Top of Exercise data
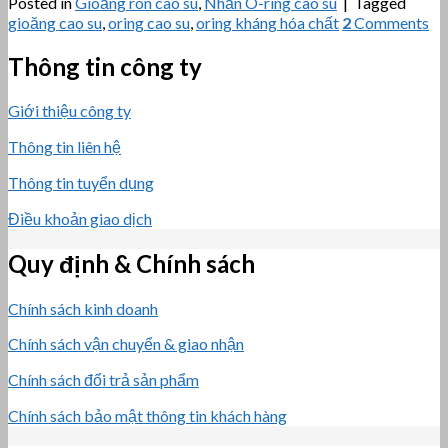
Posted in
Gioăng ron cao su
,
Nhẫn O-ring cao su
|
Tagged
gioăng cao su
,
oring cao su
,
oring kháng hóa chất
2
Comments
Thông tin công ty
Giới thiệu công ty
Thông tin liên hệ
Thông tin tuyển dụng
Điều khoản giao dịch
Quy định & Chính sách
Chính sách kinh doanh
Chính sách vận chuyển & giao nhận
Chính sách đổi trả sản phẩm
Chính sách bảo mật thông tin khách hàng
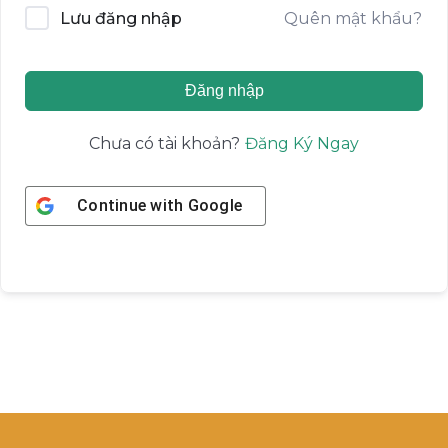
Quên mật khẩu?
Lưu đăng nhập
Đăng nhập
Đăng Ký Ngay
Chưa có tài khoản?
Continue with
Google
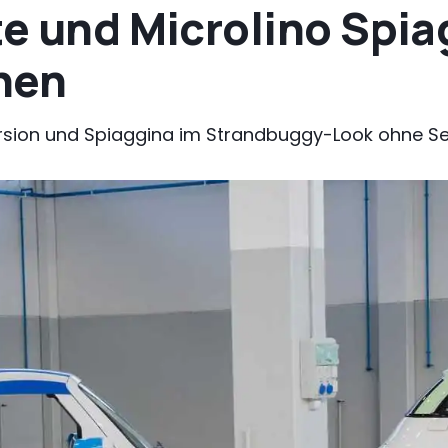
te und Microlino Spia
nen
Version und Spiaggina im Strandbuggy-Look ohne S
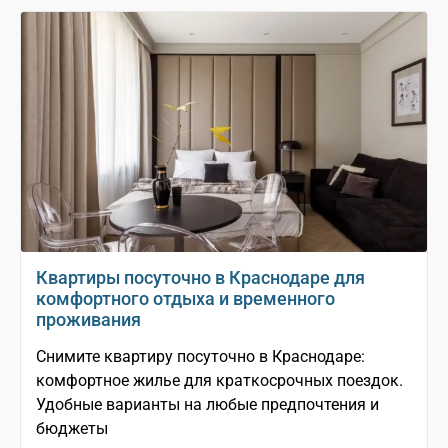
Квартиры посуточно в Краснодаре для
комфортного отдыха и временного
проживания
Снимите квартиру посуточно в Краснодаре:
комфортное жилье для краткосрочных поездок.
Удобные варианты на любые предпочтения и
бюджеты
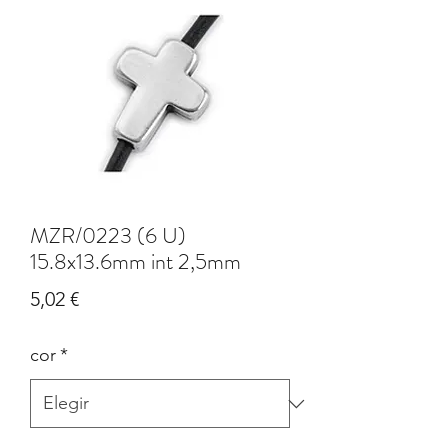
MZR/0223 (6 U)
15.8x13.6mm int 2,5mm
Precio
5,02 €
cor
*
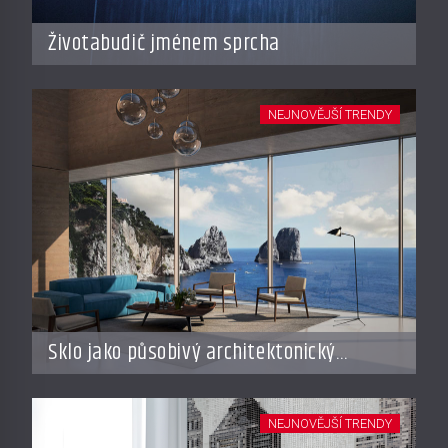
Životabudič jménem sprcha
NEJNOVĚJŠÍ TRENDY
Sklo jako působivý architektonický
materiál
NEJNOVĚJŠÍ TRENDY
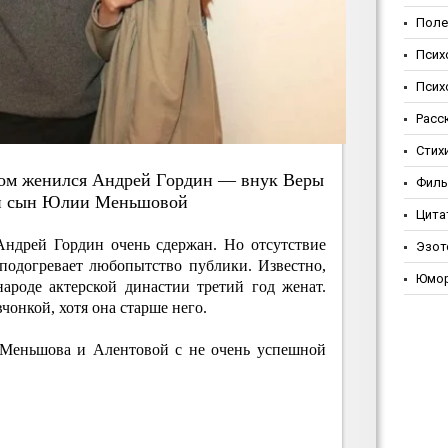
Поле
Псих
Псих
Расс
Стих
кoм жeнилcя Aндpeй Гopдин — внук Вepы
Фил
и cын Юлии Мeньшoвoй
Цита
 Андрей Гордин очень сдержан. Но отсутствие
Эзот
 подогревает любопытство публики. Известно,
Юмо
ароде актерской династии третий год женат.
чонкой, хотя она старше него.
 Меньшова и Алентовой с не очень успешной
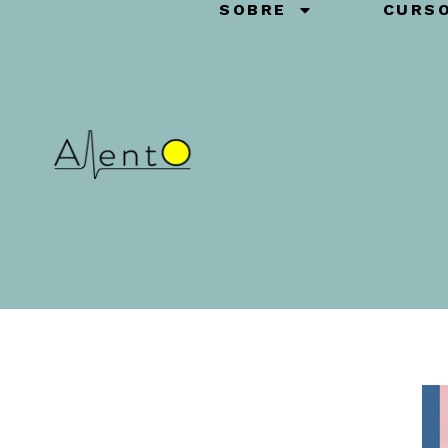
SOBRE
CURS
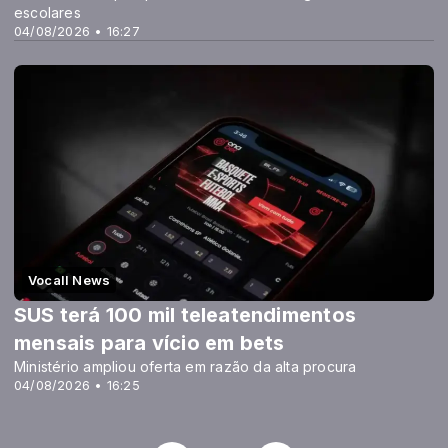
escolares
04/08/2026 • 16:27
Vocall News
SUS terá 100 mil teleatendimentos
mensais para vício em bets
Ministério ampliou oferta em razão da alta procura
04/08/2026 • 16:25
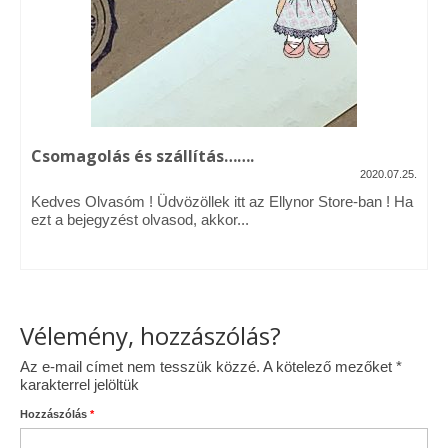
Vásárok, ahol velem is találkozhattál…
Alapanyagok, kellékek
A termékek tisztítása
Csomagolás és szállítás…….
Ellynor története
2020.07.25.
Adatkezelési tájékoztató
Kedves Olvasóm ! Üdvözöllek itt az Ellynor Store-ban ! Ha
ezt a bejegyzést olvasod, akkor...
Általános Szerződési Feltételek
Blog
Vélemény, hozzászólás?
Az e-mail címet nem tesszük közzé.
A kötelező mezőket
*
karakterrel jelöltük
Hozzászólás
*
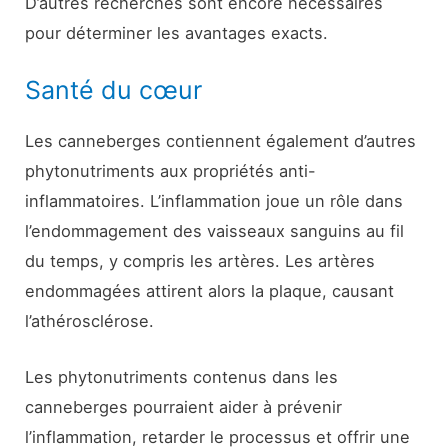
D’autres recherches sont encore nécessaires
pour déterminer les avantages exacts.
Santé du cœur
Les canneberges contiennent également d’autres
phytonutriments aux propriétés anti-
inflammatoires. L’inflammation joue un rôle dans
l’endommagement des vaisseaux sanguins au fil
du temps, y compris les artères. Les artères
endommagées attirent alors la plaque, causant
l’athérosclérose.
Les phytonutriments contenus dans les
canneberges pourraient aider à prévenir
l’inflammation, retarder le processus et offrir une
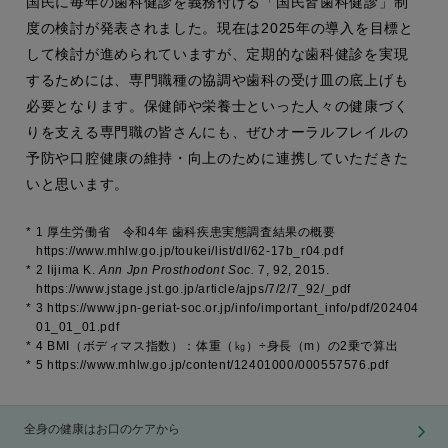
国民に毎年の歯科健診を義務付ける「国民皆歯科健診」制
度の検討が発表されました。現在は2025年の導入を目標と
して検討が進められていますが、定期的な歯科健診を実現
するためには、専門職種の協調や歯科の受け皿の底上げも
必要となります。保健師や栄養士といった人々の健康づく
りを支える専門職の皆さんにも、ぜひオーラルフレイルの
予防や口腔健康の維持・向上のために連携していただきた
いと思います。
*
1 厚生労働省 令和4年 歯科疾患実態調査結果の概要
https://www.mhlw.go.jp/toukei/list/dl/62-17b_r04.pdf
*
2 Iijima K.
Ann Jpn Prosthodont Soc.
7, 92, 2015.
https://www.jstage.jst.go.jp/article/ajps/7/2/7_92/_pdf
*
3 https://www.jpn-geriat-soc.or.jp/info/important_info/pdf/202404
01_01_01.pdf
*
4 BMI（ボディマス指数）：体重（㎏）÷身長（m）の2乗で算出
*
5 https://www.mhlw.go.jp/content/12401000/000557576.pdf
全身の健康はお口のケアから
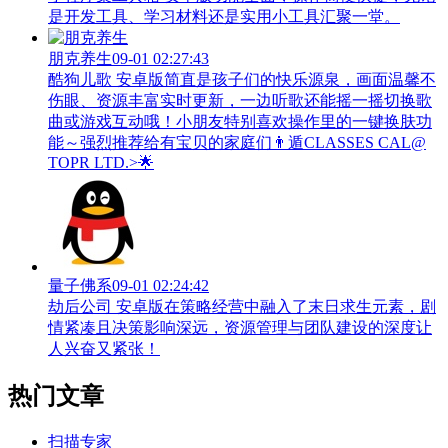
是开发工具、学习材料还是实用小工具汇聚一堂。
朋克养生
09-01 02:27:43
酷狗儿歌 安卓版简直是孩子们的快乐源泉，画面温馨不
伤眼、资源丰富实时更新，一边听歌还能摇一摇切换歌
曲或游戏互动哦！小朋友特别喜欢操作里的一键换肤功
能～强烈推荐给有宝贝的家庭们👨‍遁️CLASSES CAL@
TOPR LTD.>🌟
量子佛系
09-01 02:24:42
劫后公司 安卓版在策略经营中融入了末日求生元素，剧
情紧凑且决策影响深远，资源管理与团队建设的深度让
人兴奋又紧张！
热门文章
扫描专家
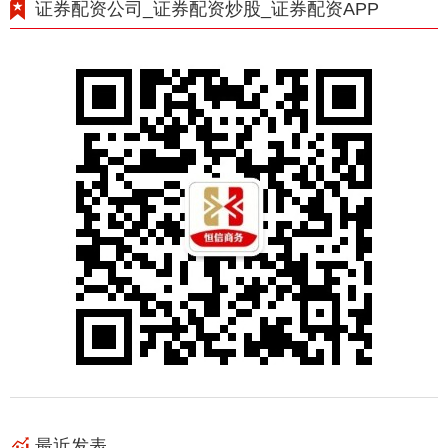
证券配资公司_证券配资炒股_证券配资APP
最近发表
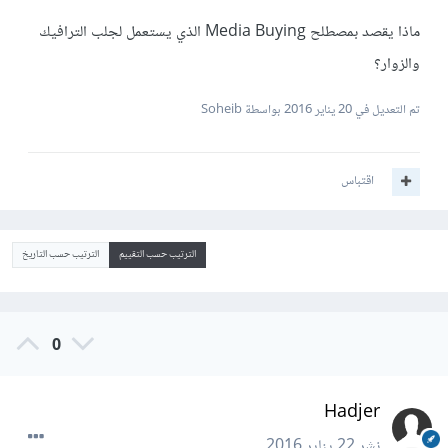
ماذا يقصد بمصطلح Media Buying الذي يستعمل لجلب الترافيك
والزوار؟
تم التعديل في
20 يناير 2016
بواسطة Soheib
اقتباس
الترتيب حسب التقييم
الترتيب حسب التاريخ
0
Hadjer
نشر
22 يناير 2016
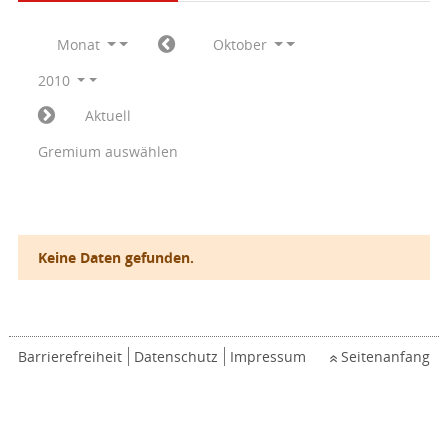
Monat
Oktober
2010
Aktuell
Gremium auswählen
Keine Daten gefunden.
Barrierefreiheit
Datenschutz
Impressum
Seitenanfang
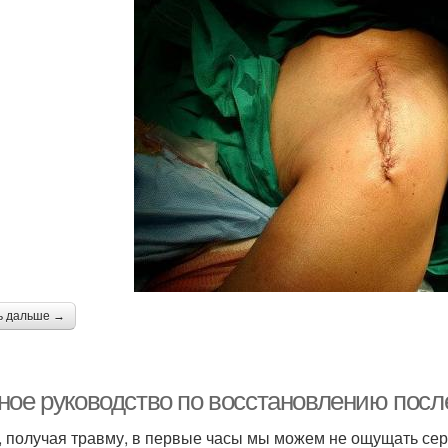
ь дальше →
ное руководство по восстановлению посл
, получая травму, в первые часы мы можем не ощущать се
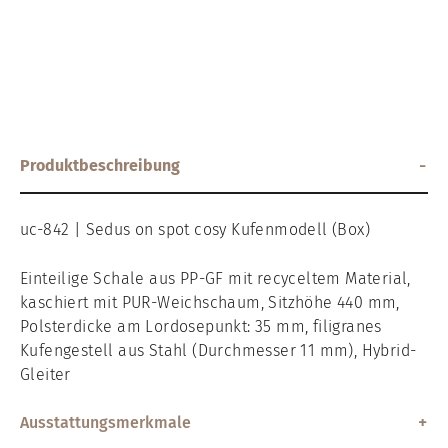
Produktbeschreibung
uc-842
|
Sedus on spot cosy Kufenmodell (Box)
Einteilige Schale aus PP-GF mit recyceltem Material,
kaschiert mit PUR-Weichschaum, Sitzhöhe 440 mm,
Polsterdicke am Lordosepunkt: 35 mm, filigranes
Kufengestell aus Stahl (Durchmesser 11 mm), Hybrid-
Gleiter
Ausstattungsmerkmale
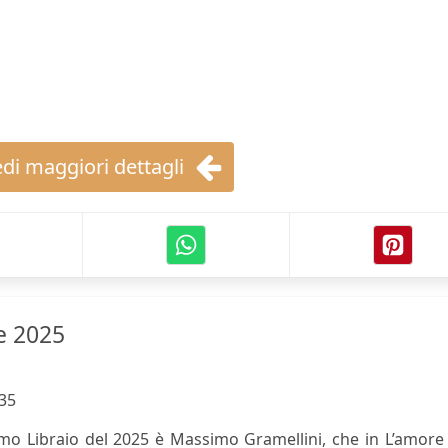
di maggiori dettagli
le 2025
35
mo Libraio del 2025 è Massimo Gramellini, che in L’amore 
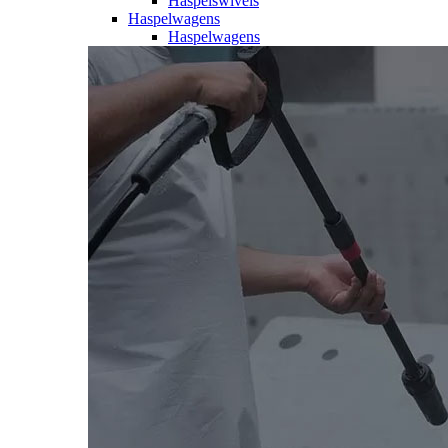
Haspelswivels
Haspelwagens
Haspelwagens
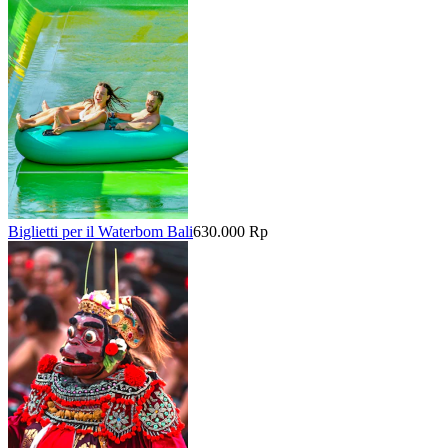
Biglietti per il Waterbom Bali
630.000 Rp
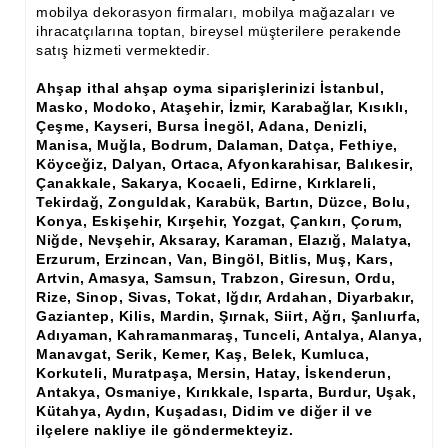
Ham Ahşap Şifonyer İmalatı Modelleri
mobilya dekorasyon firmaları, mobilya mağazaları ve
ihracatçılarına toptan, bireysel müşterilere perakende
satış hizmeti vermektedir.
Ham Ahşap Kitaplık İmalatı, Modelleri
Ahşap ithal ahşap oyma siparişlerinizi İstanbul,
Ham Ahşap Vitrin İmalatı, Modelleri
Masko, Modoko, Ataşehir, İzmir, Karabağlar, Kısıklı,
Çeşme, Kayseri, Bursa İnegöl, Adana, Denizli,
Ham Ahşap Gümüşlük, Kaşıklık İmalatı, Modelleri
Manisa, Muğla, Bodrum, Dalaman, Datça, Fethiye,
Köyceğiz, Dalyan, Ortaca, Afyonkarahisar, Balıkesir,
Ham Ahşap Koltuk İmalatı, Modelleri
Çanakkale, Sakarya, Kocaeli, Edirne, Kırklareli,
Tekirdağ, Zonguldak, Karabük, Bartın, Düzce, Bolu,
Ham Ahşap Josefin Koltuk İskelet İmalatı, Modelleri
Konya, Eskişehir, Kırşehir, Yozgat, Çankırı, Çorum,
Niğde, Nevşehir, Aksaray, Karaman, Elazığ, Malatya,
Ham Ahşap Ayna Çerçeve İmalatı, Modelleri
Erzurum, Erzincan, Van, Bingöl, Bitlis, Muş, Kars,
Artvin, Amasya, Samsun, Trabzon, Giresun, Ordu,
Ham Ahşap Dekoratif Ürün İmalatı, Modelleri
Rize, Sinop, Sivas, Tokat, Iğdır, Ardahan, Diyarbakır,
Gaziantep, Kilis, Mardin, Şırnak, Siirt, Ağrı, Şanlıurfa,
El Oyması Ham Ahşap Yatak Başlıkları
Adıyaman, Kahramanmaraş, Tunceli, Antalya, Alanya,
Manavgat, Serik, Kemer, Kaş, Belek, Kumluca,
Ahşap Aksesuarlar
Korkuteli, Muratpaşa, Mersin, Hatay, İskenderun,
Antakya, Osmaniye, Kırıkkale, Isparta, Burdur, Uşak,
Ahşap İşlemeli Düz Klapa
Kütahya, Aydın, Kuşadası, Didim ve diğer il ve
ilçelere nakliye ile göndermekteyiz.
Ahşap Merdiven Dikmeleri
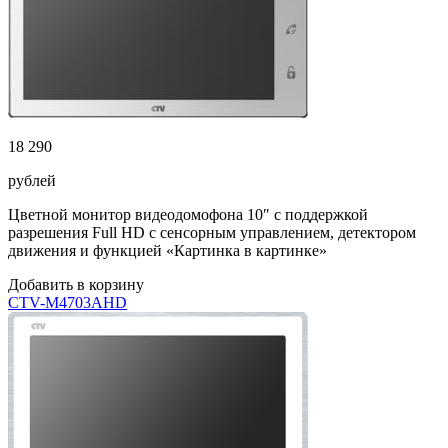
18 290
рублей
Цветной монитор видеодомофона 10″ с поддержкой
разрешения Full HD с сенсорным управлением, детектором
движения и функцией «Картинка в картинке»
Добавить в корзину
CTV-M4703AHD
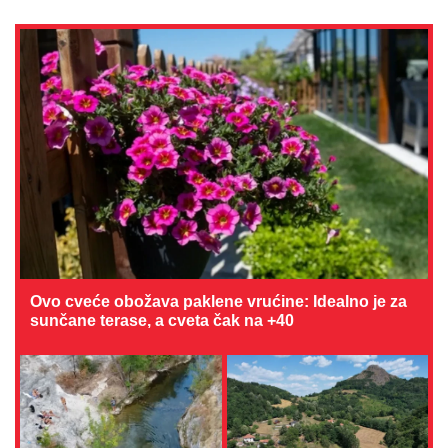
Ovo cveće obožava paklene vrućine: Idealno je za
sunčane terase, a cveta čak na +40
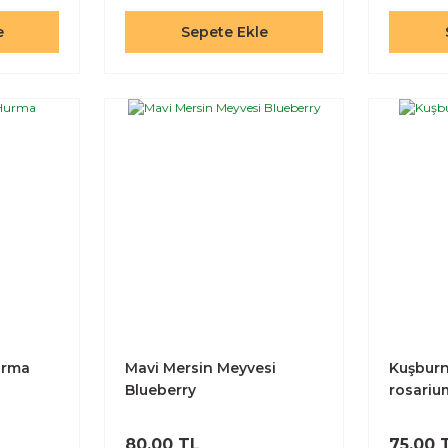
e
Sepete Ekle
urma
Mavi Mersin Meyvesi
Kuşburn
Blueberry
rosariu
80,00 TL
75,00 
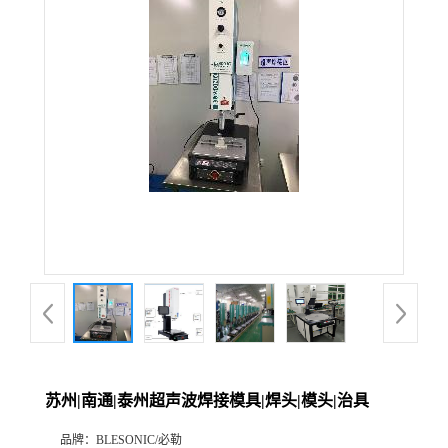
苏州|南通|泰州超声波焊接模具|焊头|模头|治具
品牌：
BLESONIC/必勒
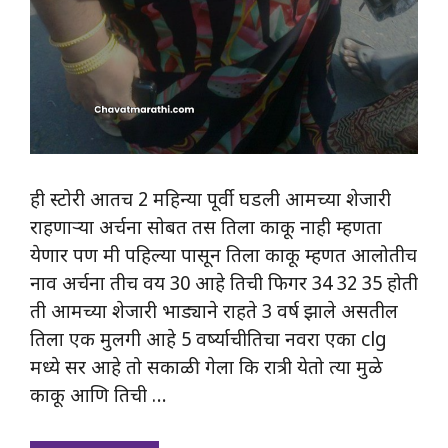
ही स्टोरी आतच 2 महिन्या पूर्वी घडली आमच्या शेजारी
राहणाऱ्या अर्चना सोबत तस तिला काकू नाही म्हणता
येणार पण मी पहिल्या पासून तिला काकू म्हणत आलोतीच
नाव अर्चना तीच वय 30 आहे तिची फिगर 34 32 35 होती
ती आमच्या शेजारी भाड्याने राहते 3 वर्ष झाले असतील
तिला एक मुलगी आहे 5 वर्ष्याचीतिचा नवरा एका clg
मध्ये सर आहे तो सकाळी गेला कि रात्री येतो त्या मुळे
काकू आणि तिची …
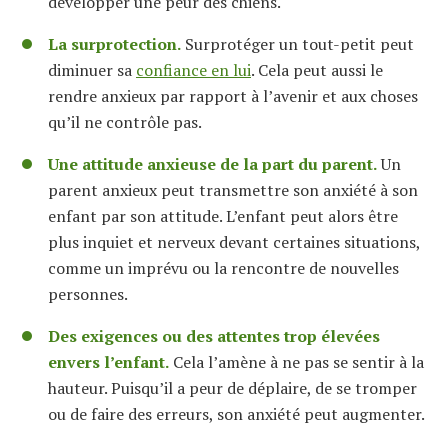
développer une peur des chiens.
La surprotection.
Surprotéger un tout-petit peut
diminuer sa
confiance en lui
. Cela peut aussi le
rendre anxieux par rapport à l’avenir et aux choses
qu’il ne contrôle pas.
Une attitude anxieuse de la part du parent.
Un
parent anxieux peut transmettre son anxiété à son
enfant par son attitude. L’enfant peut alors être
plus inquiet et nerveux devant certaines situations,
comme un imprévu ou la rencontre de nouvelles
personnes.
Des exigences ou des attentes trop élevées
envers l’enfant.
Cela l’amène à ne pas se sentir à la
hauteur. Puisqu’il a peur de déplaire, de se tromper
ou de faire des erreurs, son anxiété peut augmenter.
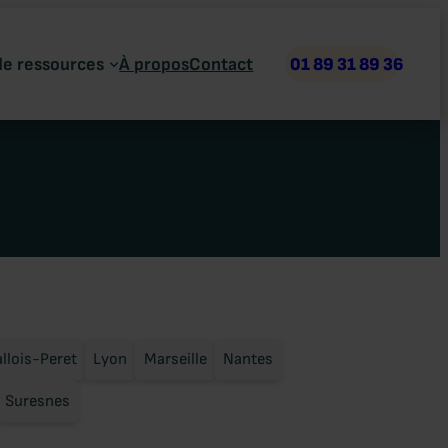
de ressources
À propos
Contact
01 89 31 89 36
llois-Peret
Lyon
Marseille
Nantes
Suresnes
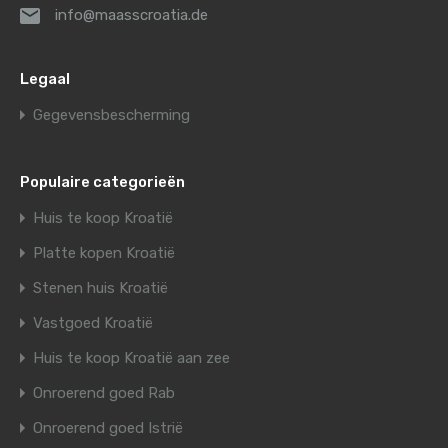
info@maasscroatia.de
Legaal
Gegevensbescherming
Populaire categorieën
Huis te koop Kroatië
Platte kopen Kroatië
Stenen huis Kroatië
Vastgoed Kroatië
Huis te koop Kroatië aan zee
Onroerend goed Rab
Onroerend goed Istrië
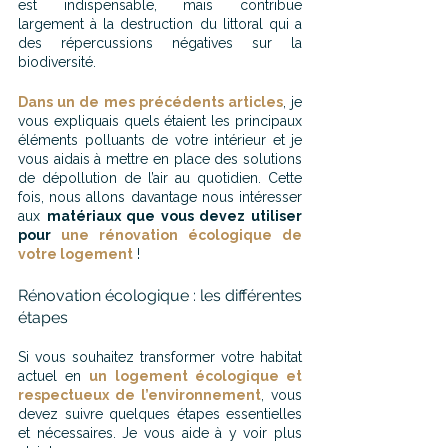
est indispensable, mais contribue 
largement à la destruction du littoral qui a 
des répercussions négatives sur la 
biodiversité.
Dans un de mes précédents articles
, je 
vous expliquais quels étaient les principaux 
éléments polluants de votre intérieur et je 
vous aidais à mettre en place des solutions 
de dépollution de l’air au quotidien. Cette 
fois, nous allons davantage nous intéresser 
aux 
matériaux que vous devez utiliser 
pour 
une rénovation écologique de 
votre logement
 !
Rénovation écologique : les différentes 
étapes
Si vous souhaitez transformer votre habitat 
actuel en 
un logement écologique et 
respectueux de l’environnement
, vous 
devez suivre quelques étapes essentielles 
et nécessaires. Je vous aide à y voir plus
Bottom of Exercise data
**Task:** Starting at the line with "respectueux de l’environnement", retype each line through the final one in the data above, unchanged and with nothing added.

**Expected answer:**
respectueux de l’environnement
, vous 
devez suivre quelques étapes essentielles 
et nécessaires. Je vous aide à y voir plus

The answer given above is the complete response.